The company first set a lofty target in March. It aims to generate more than $100 billion in combined cloud and AI revenue within five years. That ambition, revealed after a previous quarter’s profit plunge, underscores the shift. Yahoo Finance reported Wu’s conviction that exponential AI demand will carry the load. Alibaba Cloud’s external commercial revenue had already crossed 100 billion yuan by February.
Today’s update from Reuters adds fresh color. Alibaba will exceed its earlier pledge of up to 380 billion yuan in AI and cloud infrastructure spending over three years. Executives pointed to early commercial traction. The Qwen app now integrates shopping directly from Taobao and Tmall. Enterprise AI agents have launched. Wu noted that as the only Chinese AI cloud provider scaling self-developed chips, Alibaba controls its compute supply chain and can offer competitive inference and training costs.
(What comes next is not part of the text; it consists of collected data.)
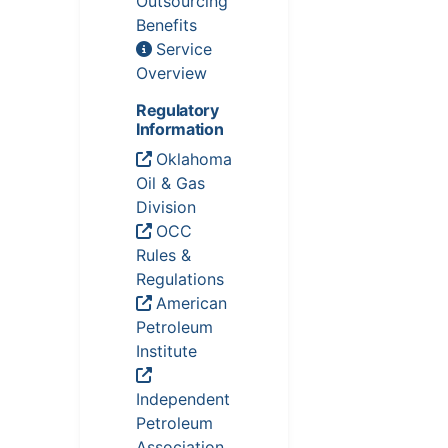
Outsourcing
Benefits
Service
Overview
Regulatory
Information
Oklahoma
Oil & Gas
Division
OCC
Rules &
Regulations
American
Petroleum
Institute
Independent
Petroleum
Association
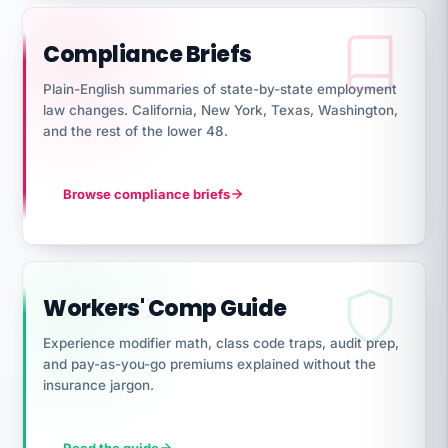
Compliance Briefs
Plain-English summaries of state-by-state employment
law changes. California, New York, Texas, Washington,
and the rest of the lower 48.
Browse compliance briefs
Workers' Comp Guide
Experience modifier math, class code traps, audit prep,
and pay-as-you-go premiums explained without the
insurance jargon.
And the separation of AI businesses from the main cloud arm signals a strategic pivot. No longer does the company bundle every layer from infrastructure to applications for every client. Chinese enterprises have shown limited appetite for full stacks. Instead Alibaba now pursues monetization through Model-as-a-Service, specialized agents and vertical solutions. This approach mirrors challenges faced by U.S. peers yet benefits from lower domestic power prices and optimized algorithms.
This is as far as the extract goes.